▸ EXERCISE DESCRIPTION: Pick each line that has "Cookies" out of the records.

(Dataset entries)
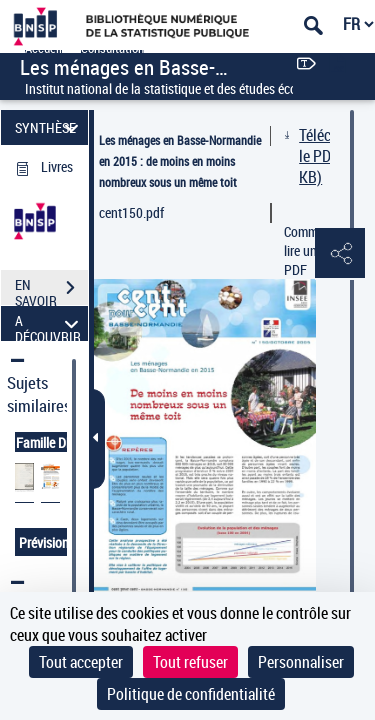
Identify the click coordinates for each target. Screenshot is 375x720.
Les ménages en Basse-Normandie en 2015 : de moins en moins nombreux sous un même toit (180, 161)
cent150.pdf (131, 212)
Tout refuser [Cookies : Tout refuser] (190, 662)
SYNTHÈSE (49, 127)
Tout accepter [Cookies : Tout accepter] (81, 662)
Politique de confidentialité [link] (191, 694)
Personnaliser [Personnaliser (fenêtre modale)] (301, 662)
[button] (340, 254)
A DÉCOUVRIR (49, 323)
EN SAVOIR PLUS (51, 290)
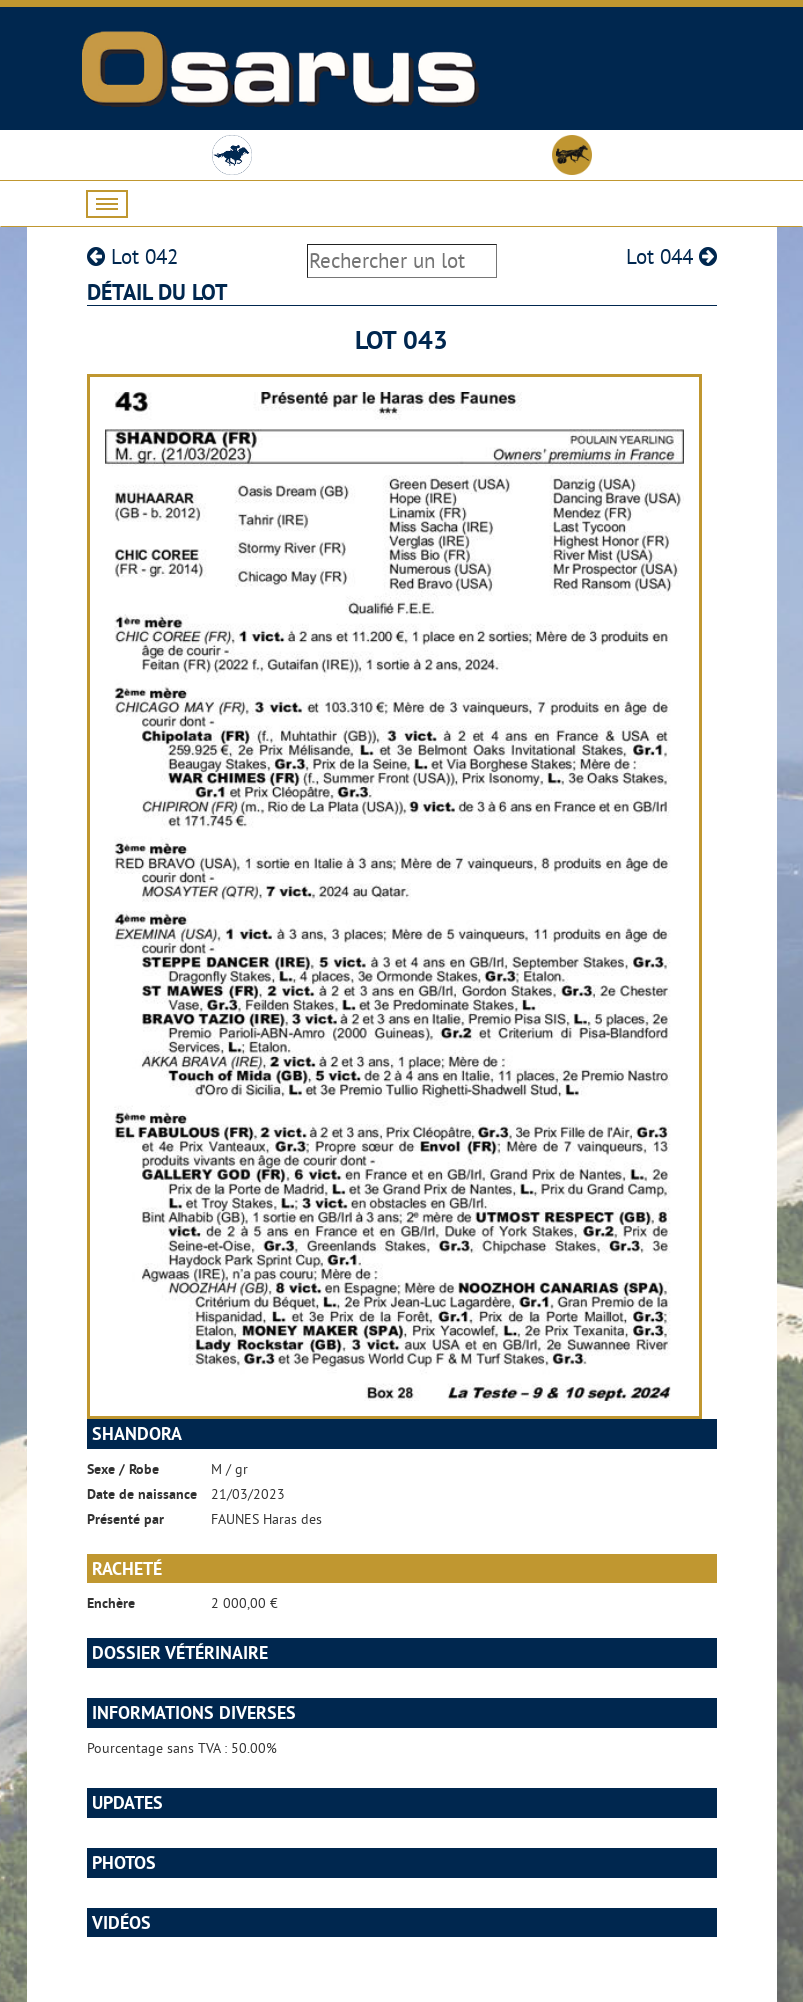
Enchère (111, 1603)
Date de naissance (142, 1494)
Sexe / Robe (123, 1469)
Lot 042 (132, 256)
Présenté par (125, 1519)
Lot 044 (671, 256)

▸ WRITTEN REPLY:
Tout refuser [Cookies : Tout refuser] (190, 662)
Tout accepter [Cookies : Tout accepter] (81, 662)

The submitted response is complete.